Parket bij de Hoge Raad, 30-11-2007, BA9619, R06/174HR
Parket bij de Hoge Raad, 30-11-2007, BA9619, R06/174HR
Gegevens
- Instantie
- Parket bij de Hoge Raad
- Datum uitspraak
- 30 november 2007
- Datum publicatie
- 30 november 2007
- ECLI
- ECLI:NL:PHR:2007:BA9619
- Formele relaties
- Arrest Hoge Raad: ECLI:NL:HR:2007:BA9619
- Zaaknummer
- R06/174HR
Inhoudsindicatie
Familierecht. Geschil tussen voormalige levenspartners over wijziging van een in een convenant opgenomen en in beschikking vastgestelde kinderalimentatie; wijzigingsverzoek ex art. 1:401 lid 4 of lid 5 BW?, maatstaf; vaststelling ouderhoudsbijdrage, draagkracht onderhoudsplichtige.
Conclusie
Rekestnr. R06/174HR
mr. E.M. Wesseling-van Gent
Parket, 4 juli 2007
Conclusie inzake:
[De man]
tegen
[De vrouw]
Deze zaak betreft een geschil tussen voormalige partners over kinderalimentatie.
1. Feiten(1) en procesverloop
1.1 Verzoeker tot cassatie, de man, en verweerster in cassatie, de vrouw, hebben tot september 2002 een relatie met elkaar gehad. Uit de relatie van partijen zijn [kind 1], op [geboortedatum] 1997, en [kind 2], op [geboortedatum] 2001, geboren. Beide kinderen verblijven bij de vrouw. De man heeft de kinderen erkend.
1.2 Partijen hebben ter gelegenheid van de beëindiging van hun relatie op 4 oktober 2002 een convenant gesloten, waarin zij onder meer zijn overeengekomen dat de man aan de vrouw als bijdrage in de kosten van verzorging en opvoeding van de kinderen € 113,45 per kind per maand zal voldoen.
1.3 De vrouw heeft de rechtbank Arnhem verzocht de in het hiervoor genoemde convenant opgenomen kinderalimentatie vast te stellen, zodat zij over een executoriale titel kan beschikken(2).
De man heeft geen verweerschrift ingediend.
Bij beschikking van 25 oktober 2004 heeft de rechtbank geoordeeld dat het verzochte de rechtbank niet onrechtmatig of ongegrond voorkomt en heeft de rechtbank bepaald dat de man met ingang van 24 september 2002 als bijdrage in de kosten van verzorging en opvoeding van [de kinderen] € 113,45 per kind per maand zal voldoen.

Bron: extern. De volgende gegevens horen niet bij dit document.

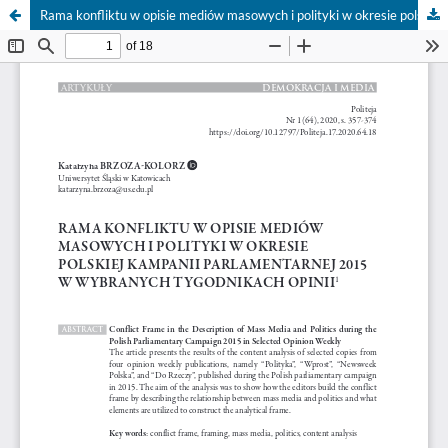
Rama konfliktu w opisie mediów masowych i polityki w okresie polskiej kampanii parlamentarnej 2015 w wybranych tygodnikach opinii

1.4 De man is van deze beschikking in hoger beroep gekomen bij het gerechtshof te Arnhem. In appel heeft hij aangevoerd dat de tussen partijen gesloten overeenkomst van de aanvang af niet aan de wettelijke maatstaven heeft voldaan en dat zijn draagkracht ontoereikend is om enige kinderalimentatie te betalen.
De vrouw heeft de stellingen van de man betwist.
Bij beschikking van 21 juni 2005 heeft het hof geoordeeld dat de man "enkel aan de in de overeenkomst van 4 oktober 2002 vastgestelde onderhoudsverplichting jegens de kinderen kan ontkomen door wijziging of intrekking van die overeenkomst te vragen op grond van het bepaalde in de leden 1 en 5 van artikel 1:401 BW", dat de man daartoe in eerste aanleg een zelfstandig verzoek had kunnen doen en dat dit niet voor het eerst in hoger beroep kan worden gedaan. Vervolgens heeft het hof de bestreden beschikking van de rechtbank bekrachtigd.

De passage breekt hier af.